Field of Science

Might GTA be a vaccination system for infecting phages?

My work at Dartmouth (to be described in upcoming posts) showed conclusively that genes encoding Gene Transfer Agents (such as the GTA system of Rhodobacter capsulatus) cannot be maintained by 'selfish' transfer of either whole GTA gene clusters or single GTA genes into GA- recipients.  Neither can the GTA genes be maintained by general recombination benefits that can arise when fragments of chromosomal DNA are transferred into new cells.  So, although 'gene transfer agent' does accurately describe one activity of these genes, it cannot be the activity for which they are selected.

The main obstacle to the maintenance of GTA genes, which applies to all the benefits is that any GTA+ cell that actively produces GTA particles cells must die, since cell lysis is needed to release their particles into the environment.  Another obstacle, applying to selfish transfer, is that GTA genes are not over-replicated during GTA production (and are not preferentially packaged), so each cell death can produce only one GTA+ particle. 

I presented these results at the Analytical Genetics conference last week, and asked the other participants if they could think of alternative benefits of producing GTA particles.  Sanna Koskiniemi from Uppsala University made the very interesting suggestion that GTA particles could serve as a syringe, packaging DNA fragments from a phage that's infecting the producer cell and transferring these fragments into other as-yet-uninfected cells, where they could trigger development of CRISPR immunity.

I love this idea and want to test it.  It doesn't overcome the cell-death obstacle, but it does overcome the selfish-transfer obstacle since a single producer cell could produce many particles of phage DNA from a single phage genome, and more if the phage genome is replicated.

One way to see if this could provide sufficient benefits to maintain the GTA genes is by simulation modeling like that I used to examine the recombination benefits.  This could clairfy the important factors that would need to be examined.

Here I want to start considering experimental tests of this hypothesis.

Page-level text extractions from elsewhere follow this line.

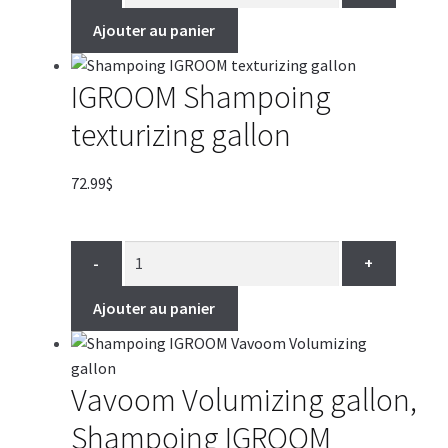
Ajouter au panier
IGROOM Shampoing
texturizing gallon
72.99
$
-
+
Ajouter au panier
Vavoom Volumizing gallon,
Shampoing IGROOM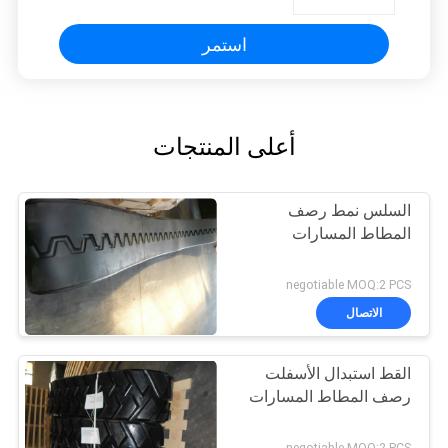
استمر
أعلى المنتجات
السلس نمط رصف
المطاط المسارات
negotiable MOQ:2 PCS
الاتصال
القط استبدال الأسفلت
رصف المطاط المسارات
negotiable MOQ:2 PCS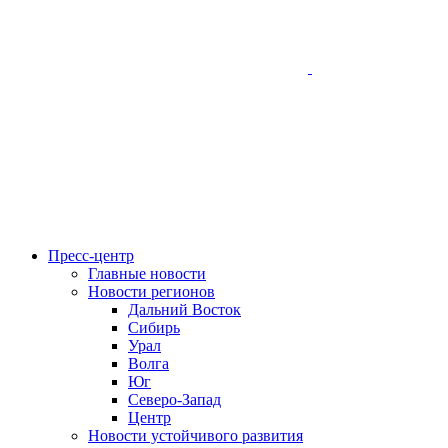
Пресс-центр
Главные новости
Новости регионов
Дальний Восток
Сибирь
Урал
Волга
Юг
Северо-Запад
Центр
Новости устойчивого развития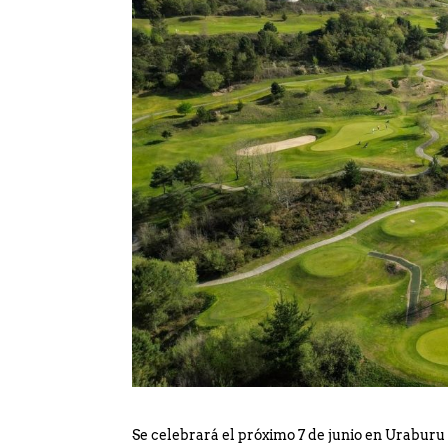
El Campeonato Infantil de
Se celebrará el próximo 7 de junio en Uraburu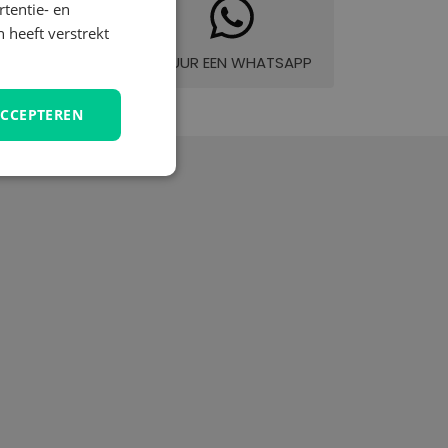
tentie- en
 heeft verstrekt
LDE VRAGEN
STUUR EEN WHATSAPP
ACCEPTEREN
unctioneel
elding en
temming van de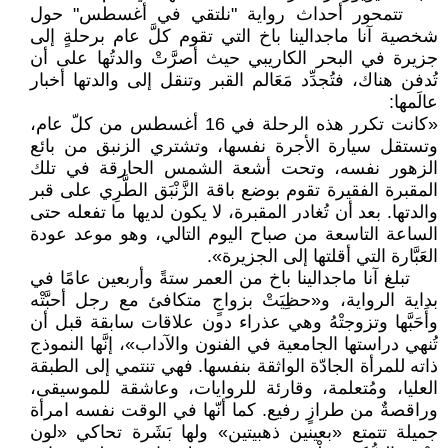
تتمحور أحداث رواية "نلتقي في أغسطس" حول
شخصية آنا ماجدالينا باخ التي تقوم كلَّ عام برحلةٍ إلى
جزيرة في البحر الكاريبي حيث أصرَّتْ والدتُها على أن
تُدفن هناك، فتُجدِّد مَعَالم القبر وتنقل إلى والدتها أخبار
عالَمها:
«كانت تكرر هذه الرحلة في 16 أغسطس من كلّ عام،
وتستقل سيارة الأجرة نفسها، وتشتري الزنبق من بائع
الزهور نفسه، وتحت أشعة الشمس الحارقة في تلك
المقبرة الفقيرة تقوم بوضع باقة الزَّنْبَق الطَّرِي على قبر
والدتها. بعد أن تُغادر المقبرة، لا يكون لديها ما تفعله حتى
الساعة التاسعة من صباح اليوم التالي، وهو موعد عودة
العَبَّارة التي أقلتها إلى الجزيرة».
تبلغ آنا ماجدالينا باخ من العمر ستةً وأربعين عامًا في
بداية الرواية، و«حظِيَتْ بزواجٍ متكافئ مع رجل أحبَّتْه
وأَحَبَّها وتزوجتْهُ وهي عذراء دون علاقات سابقة قبل أن
تُنهي دراستها الجامعية في الفنون والآداب»، إنَّها النموذج
ذاته للمرأة الجادّة الواثقة بنفسها. فهي تنتمي إلى الطبقة
العليا، ومُتعلمة، وقارئة للروايات، وعاشقة للموسيقى،
وراقصةٌ من طرازٍ رفيع. كما أنّها في الوقت نفسه امرأة
جميلة تتمتع «بعينين ذهبيتين» ولها بَشَرة تحاكي «لون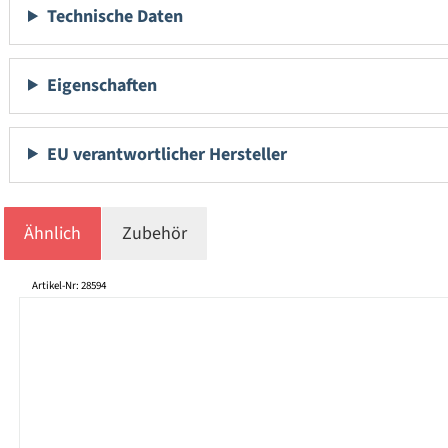
Technische Daten
Eigenschaften
EU verantwortlicher Hersteller
Ähnlich
Zubehör
Produktgalerie überspringen
Artikel-Nr: 28594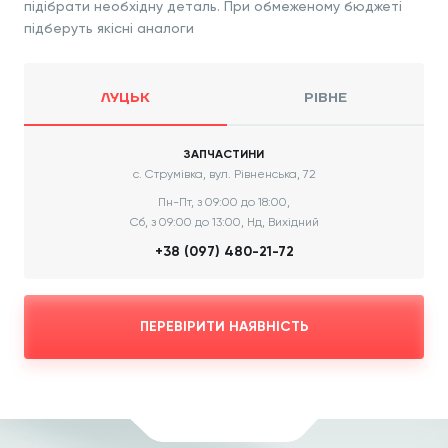
підібрати необхідну деталь. При обмеженому бюджеті
підберуть якісні аналоги
ЛУЦЬК
РІВНЕ
ЗАПЧАСТИНИ
с. Струмівка, вул. Рівненська, 72
Пн-Пт, з 09:00 до 18:00,
Сб, з 09:00 до 13:00, Нд, Вихідний
+38 (097) 480-21-72
ПЕРЕВІРИТИ НАЯВНІСТЬ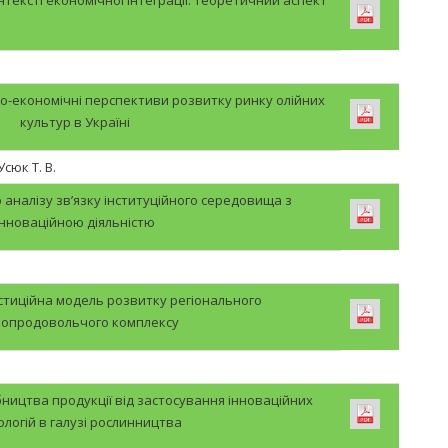
о-економічні перспективи розвитку ринку олійних
культур в Україні
Усюк Т. В.
 аналізу зв’язку інституційного середовища з
інноваційною діяльністю
стиційна модель розвитку регіонального
опродовольчого комплексу
ництва продукції від застосування інноваційних
ологій в галузі рослинництва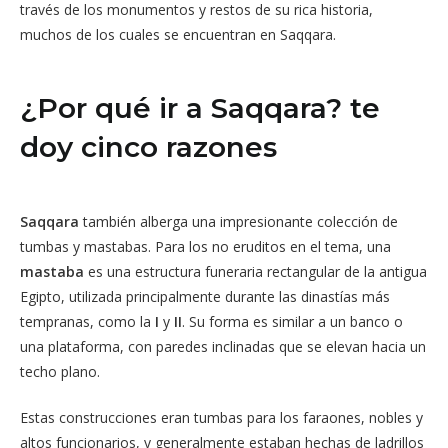
través de los monumentos y restos de su rica historia,
muchos de los cuales se encuentran en Saqqara.
¿Por qué ir a Saqqara? te
doy cinco razones
Saqqara
también alberga una impresionante colección de
tumbas y mastabas. Para los no eruditos en el tema, una
mastaba
es una estructura funeraria rectangular de la antigua
Egipto, utilizada principalmente durante las dinastías más
tempranas, como la
I
y
II
. Su forma es similar a un banco o
una plataforma, con paredes inclinadas que se elevan hacia un
techo plano.
Estas construcciones eran tumbas para los faraones, nobles y
altos funcionarios, y generalmente estaban hechas de ladrillos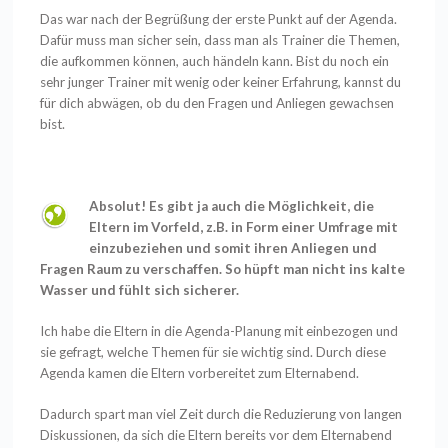
Das war nach der Begrüßung der erste Punkt auf der Agenda.
Dafür muss man sicher sein, dass man als Trainer die Themen,
die aufkommen können, auch händeln kann. Bist du noch ein
sehr junger Trainer mit wenig oder keiner Erfahrung, kannst du
für dich abwägen, ob du den Fragen und Anliegen gewachsen
bist.
Absolut! Es gibt ja auch die Möglichkeit, die
Eltern im Vorfeld, z.B. in Form einer Umfrage mit
einzubeziehen und somit ihren Anliegen und
Fragen Raum zu verschaffen. So hüpft man nicht ins kalte
Wasser und fühlt sich sicherer.
Ich habe die Eltern in die Agenda-Planung mit einbezogen und
sie gefragt, welche Themen für sie wichtig sind. Durch diese
Agenda kamen die Eltern vorbereitet zum Elternabend.
Dadurch spart man viel Zeit durch die Reduzierung von langen
Diskussionen, da sich die Eltern bereits vor dem Elternabend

The ideal test would be to infect the GTA-producing strain with a phage, preferably under low-growth conditions where phage infections are often abortive.  (Luckily R. capsulatus produces most of its GTA under such conditions.)  Then some recipient cultures would be exposed to the GTA-containing culture medium (and some not, as controls), and then all exposed to a lysate of the phage.

"But wait!", you say.  "Won't the GTA-containing culture medium also contain some phage?"  Yes, probably.  I don't think there's any way to inactivate the phage particles without also inactivating the GTA particles, or vice versa.  We might be able to come up with either perfectly-abortive infection conditions (where infected cells don't produce any phage), or a cellular mutation that prevents phage production.  If not, we might have to combine the GTA-exposure and phage-infection steps.

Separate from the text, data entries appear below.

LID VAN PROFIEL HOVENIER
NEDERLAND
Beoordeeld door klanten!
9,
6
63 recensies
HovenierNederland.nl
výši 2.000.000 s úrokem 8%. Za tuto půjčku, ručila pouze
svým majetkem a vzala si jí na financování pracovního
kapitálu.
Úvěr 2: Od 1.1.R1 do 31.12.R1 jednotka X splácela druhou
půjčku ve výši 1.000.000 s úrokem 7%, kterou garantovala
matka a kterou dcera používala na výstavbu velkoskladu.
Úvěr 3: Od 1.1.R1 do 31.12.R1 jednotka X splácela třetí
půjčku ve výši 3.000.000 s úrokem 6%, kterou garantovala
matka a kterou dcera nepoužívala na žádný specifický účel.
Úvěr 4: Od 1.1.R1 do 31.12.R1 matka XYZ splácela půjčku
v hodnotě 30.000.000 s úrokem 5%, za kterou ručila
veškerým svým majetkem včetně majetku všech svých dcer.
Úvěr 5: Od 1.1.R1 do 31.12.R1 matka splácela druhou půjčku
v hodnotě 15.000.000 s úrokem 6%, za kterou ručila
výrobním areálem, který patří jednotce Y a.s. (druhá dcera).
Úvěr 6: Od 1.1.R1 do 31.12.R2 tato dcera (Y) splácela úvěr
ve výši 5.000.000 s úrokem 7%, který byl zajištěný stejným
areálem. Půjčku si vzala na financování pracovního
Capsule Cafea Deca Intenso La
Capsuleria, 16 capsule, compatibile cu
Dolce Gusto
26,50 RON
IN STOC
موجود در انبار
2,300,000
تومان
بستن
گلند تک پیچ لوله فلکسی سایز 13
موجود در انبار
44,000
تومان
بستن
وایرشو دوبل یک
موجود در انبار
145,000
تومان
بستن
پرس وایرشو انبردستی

"And won't any phage lysate also contain some GTA particles?"  Yes, probably.  But we could use a GTA- mutant as the host for lysate production.  Not the mutant that can't lyse, but the one with the main GTA gene cluster completely deleted.

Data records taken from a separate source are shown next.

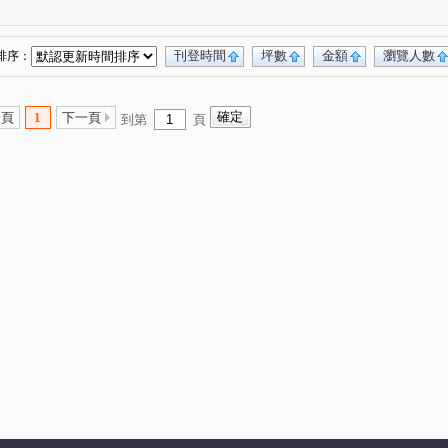
合雄天好韻
禾林Rich One
宜雄丰賦
(2)
(4)
(2)
宜雄湛
天曜
青埔帝寶
聯上世紀
(2)
(2)
(1)
(2)
號
禾林Rich one 2.0
楓之墅
(1)
(3)
(1)
刊登時間
坪數
金額
瀏覽人數
排序：
MY CASA
國際ONE
新大南青山
(2)
(1)
(3)
皇10(大樓區)
站前A+
皇普園首之道
(2)
(1)
(3)
一頁
1
下一頁
到第
頁
昇捷雲濤
新森活
威均園舞曲
(5)
(1)
(1)
臻品
花田囍市
桃大真
一品閣
(2)
(3)
(1)
(2)
新潤明日朗朗
鼎藏大硯二期
太子馥2
(2)
(1)
(1)
號
新潤明日禾禾
尊騰音悅廳
菁美學
(1)
(1)
(1)
(2)
謙成富玉
鉅陞日和花園
尊藏帝苑
(2)
(2)
(1)
田大郡
宏普光年世界館
海華大帝
(1)
(1)
(2)
遠雄龍岡
合遠大學城
太睿A19
1)
(1)
(2)
(1)
高鐵站前路390號
楊梅段
新中北路
(1)
(1)
(1)
平街
興仁路二段
民權路四段
(1)
(2)
(2)
段
成章三街
銘傳街
六合一街
(8)
(1)
(1)
(1)
航北路一段
青峰路二段
領航南路四段
(1)
(5)
(1)
廣泰路
永福路
華勛街
永順一街
(2)
(1)
(1)
(2)
科五街
建國路
高鐵站前路
(1)
(1)
(5)
路
中豐路南勢一段
青埔四街
(19)
(2)
(4)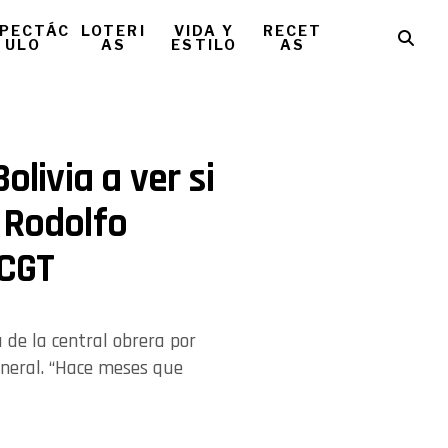
PECTÁC
LOTERI
VIDA Y
RECET
ULO
AS
ESTILO
AS
olivia a ver si
 Rodolfo
 CGT
 de la central obrera por
eneral. “Hace meses que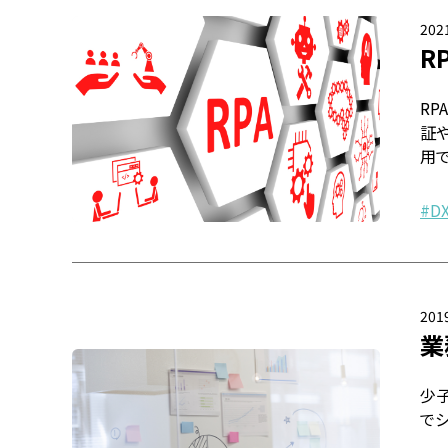
2021
R
RP
証
用
D
2019
業
少
で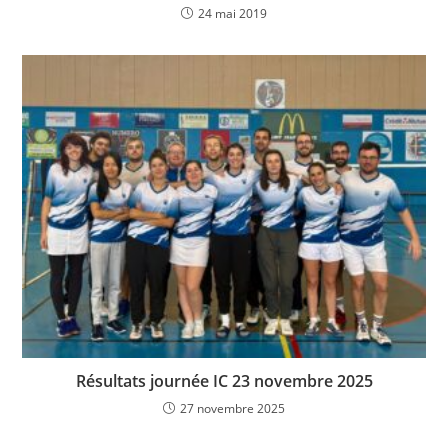
24 mai 2019
Résultats journée IC 23 novembre 2025
27 novembre 2025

What resources are available for this project?  First I checked with my GTA colleagues, who confirm that R. capsulatus does have a CRISPR-Cas9 system.  Then I asked if there were any well-characterized phage systems able to infect R. capsulatus.  Until quite recently the answer would have been 'No', but a recent paper reported the isolation and sequences of 4 R. capsulatus phages.  A Mu-like phage of R. capsulatus has also been characterized, but it did not form plaques on SB1003.

The report about the 4 new phages used a different host strain (YW1-derived, not SB1003), so the first thing I'll need to do is check whether they form plaques on SB1003.  Then I'll need to play around with infection and plating conditions...  My idea of fun!